Q. How are AI-driven global expansion strategies evolving?
AI-driven global expansion strategies differ depending on whether a company is in the pre-launch phase or focusing on exporting existing products.
Before product development, AI analyzes fast-growing items, recurring consumer interests, and unresolved problems in target markets. It identifies gaps where demand outpaces supply and suggests product concepts, features, and marketing angles for market entry.
For brands with existing products, the key is presenting their value to global buyers using data. By showing how core ingredients, efficacy claims, and related trends are growing in target markets—and providing comparable success cases—brands can help buyers quickly understand their growth potential.
These analytical frameworks are also tailored for manufacturers, ingredient suppliers, and packaging companies, making global partner communication more persuasive.
Q. What about barriers like management buy-in and cost?
Korea is a fast-moving market in terms of generative AI adoption. The real challenge today is not understanding AI, but deciding where and how to start.
The key considerations are time opportunity cost and compounding effects. Several indie brands that started small 3–4 years ago have achieved rapid growth by leveraging data effectively. Their common strength lies in continuously improving market understanding and execution speed through accumulated data insights.
Rather than making large upfront investments, I recommend starting with low-risk, repetitive tasks. The real value of AI is not the subscription cost, but how much it accelerates decision-making and enables faster, more accurate experimentation. AI transformation is not a cost-cutting initiative—it is a growth strategy that accelerates learning.
Q. What is the future direction of Trendier AI?
Trendier’s long-term vision is to go beyond analytics and become a “Co-founder AI”—a system that participates in core decision-making and execution across the entire business process.

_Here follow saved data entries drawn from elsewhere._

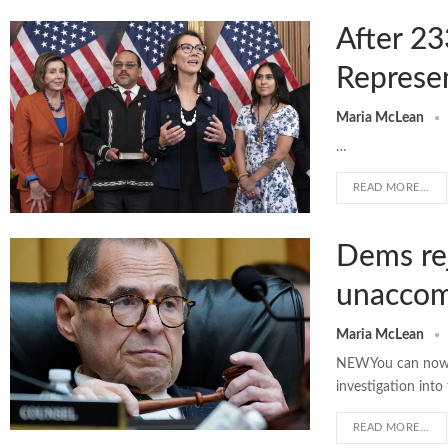
After 23
Represe
Maria McLean
…
READ MORE...
Dems rej
unaccomp
Maria McLean
NEWYou can now l
investigation int
READ MORE...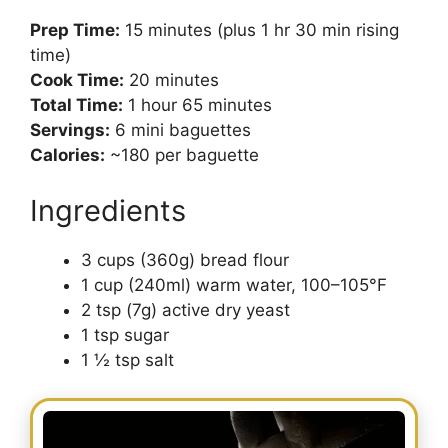
Prep Time:
15 minutes (plus 1 hr 30 min rising
time)
Cook Time:
20 minutes
Total Time:
1 hour 65 minutes
Servings:
6 mini baguettes
Calories:
~180 per baguette
Ingredients
3 cups (360g) bread flour
1 cup (240ml) warm water, 100–105°F
2 tsp (7g) active dry yeast
1 tsp sugar
1 ½ tsp salt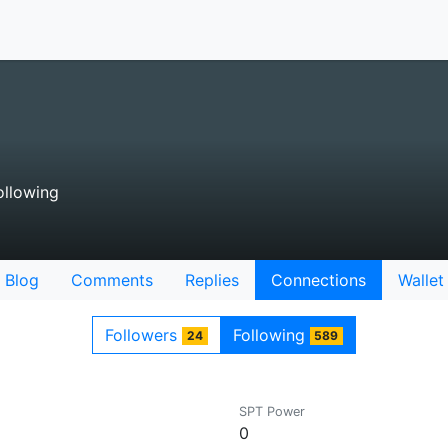
llowing
Blog
Comments
Replies
Connections
Wallet
Followers
Following
24
589
SPT Power
0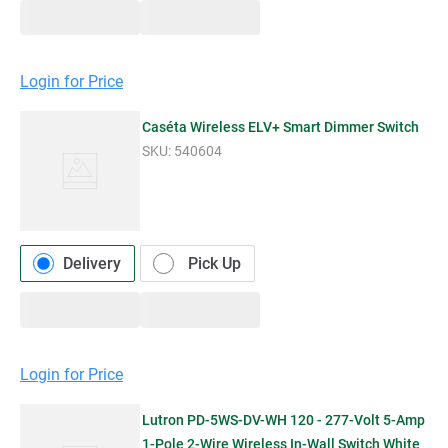
Login for Price
Caséta Wireless ELV+ Smart Dimmer Switch
SKU:
540604
Delivery
Pick Up
Login for Price
Lutron PD-5WS-DV-WH 120 - 277-Volt 5-Amp
1-Pole 2-Wire Wireless In-Wall Switch White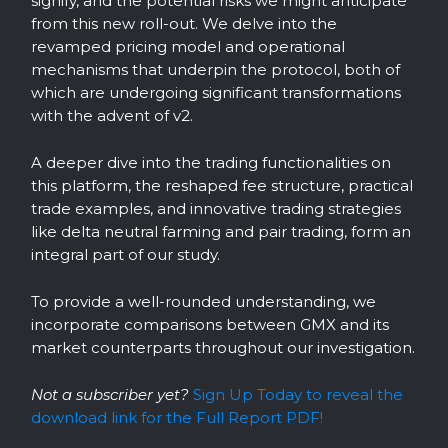
signify, and the potential risks we might anticipate
from this new roll-out. We delve into the
revamped pricing model and operational
mechanisms that underpin the protocol, both of
which are undergoing significant transformations
with the advent of v2.
A deeper dive into the trading functionalities on
this platform, the reshaped fee structure, practical
trade examples, and innovative trading strategies
like delta neutral farming and pair trading, form an
integral part of our study.
To provide a well-rounded understanding, we
incorporate comparisons between GMX and its
market counterparts throughout our investigation.
Not a subscriber yet?
Sign Up Today to reveal the
download link for the Full Report PDF!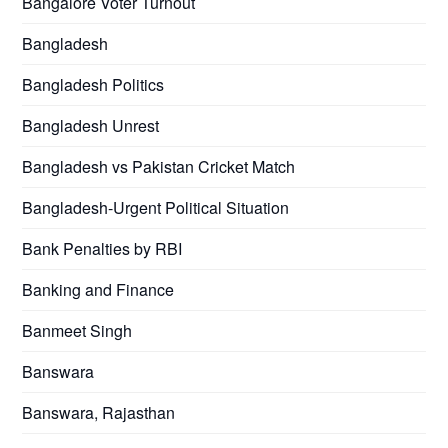
Bangalore Voter Turnout
Bangladesh
Bangladesh Politics
Bangladesh Unrest
Bangladesh vs Pakistan Cricket Match
Bangladesh-Urgent Political Situation
Bank Penalties by RBI
Banking and Finance
Banmeet Singh
Banswara
Banswara, Rajasthan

From strategy and R&D to product planning, marketing, and automation, the goal is to build AI that actively collaborates within real workflows.
As K-beauty companies continue to expand into more markets and increasingly granular categories, the next 3–5 years will likely see large-scale automation and structural transformation, accelerating innovation even further.
In this context, Korea is one of the best environments to develop global, beauty-specialized AI solutions. Interest from overseas markets in Trendier’s AI innovations is rapidly growing. Its Trendier Library service, which provides weekly insights on fast-growing global beauty trends, has already been used over 2.5 million times across 134 countries.
Just as K-beauty is setting new global standards, Trendier AI aims to establish a new benchmark for AI innovation across the beauty industry.